Existe entre uma parcela dos cortadores de cana-de-açúcar um temor de que haja uma diminuição da renda mensal. Eles defendem que deveria fazer parte da proposta do MPT um aumento no piso salarial da categoria, que hoje é de R$ 410. No sistema de pagamento por produção os trabalhadores da região de Ribeirão Preto, por exemplo, recebem em média R$ 950 mensais e chegam a ganhar até R$ 1.200 por mês. No entanto, são muito poucos os que conseguem atingir essa renda mais alta e normalmente precisam trabalhar até o limite de sua resistência para isso.
Outro problema é que a remuneração por tonelada é fixa – R$ 2,40 por tonelada na região de Ribeirão Preto – independentemente do tipo de cana-de-açúcar cortada. Essa forma de pagamento é considerada injusta porque o esforço necessário para cortar a cana deitada, por exemplo, é muito maior do que o da cana em pé. “O setor se modernizou, desenvolveu várias qualidades de cana satisfatórias para as empresas, mas não levou em conta os trabalhadores”, avalia Santos. Uma dessas variações, segundo ele, tem maior grau de sacarose e alta produtividade de álcool, só que é muito leve, o que diminui a remuneração dos trabalhadores. Eles reivindicam o pagamento de acordo com o grau de dificuldade de cada variedade e não pela tonelada.
Além da mudança na forma de remuneração no próximo ano, o órgão pretende exigir a efetiva implantação, a partir de abril deste ano, da Norma Regulamentadora 31 (NR 31) do Ministério do Trabalho e Emprego, publicada em março de 2005, que trata de segurança e saúde no trabalho rural. Ela aborda alguns aspectos importantes para o trabalhador da cana, como a pausa de uma hora para alimentação; abrigos decentes onde o trabalhador possa comer calmamente e se proteger da chuva e de raios; a existência de sanitários; pausas durante o trabalho, assim como acontece no caso de digitadores; fornecimento de água potável e fresca; e pronto atendimento médico, já que é comum que eles tenham problemas de saúde. Está previsto também um exame médico admissional completo para evitar que os empregadores utilizem a usual desculpa de que o cortador de cana morreu porque tinha hipertensão ou doença de chagas.

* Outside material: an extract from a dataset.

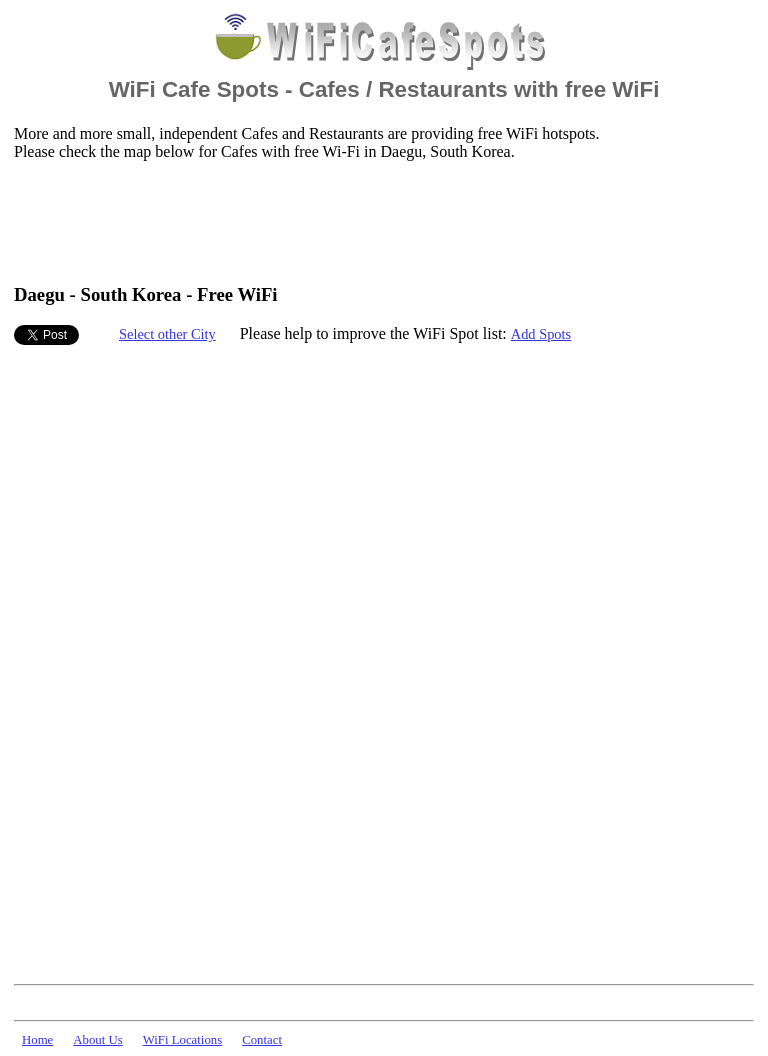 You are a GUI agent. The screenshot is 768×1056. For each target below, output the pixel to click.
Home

Para que tivessem tempo de se programar para a safra deste ano, que começa em abril, o Ministério Público do Trabalho enviou às 95 usinas do Estado de São Paulo, em janeiro, uma
notificação recomendatória para que cumpram a NR 31, contendo os pontos principais que serão verificados, sob pena de serem alvo de uma Ação Civil Pública. O MPT avalia, no entanto, que a NR 31 não vai ter efeito se não terminar o pagamento por produção, por causa dos próprios trabalhadores.

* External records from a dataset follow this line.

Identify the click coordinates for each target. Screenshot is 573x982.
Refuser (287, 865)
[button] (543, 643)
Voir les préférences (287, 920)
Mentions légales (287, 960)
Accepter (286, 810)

As 13 mortes apontadas nos últimos dois anos se restringem apenas aos trabalhadores registrados pela indústria. Estima-se que esse número possa ser bem maior se forem levados em conta os cortadores de cana terceirizados, sobre os quais não existe controle. Há suspeitas de que pelo menos mais duas mortes ocorreram nesse período pelos mesmos motivos. “O trabalhador não consegue trabalhar em mais do que dez safras. Eles caminham rapidamente para a morte ou a invalidez”, lamenta o procurador Gomes.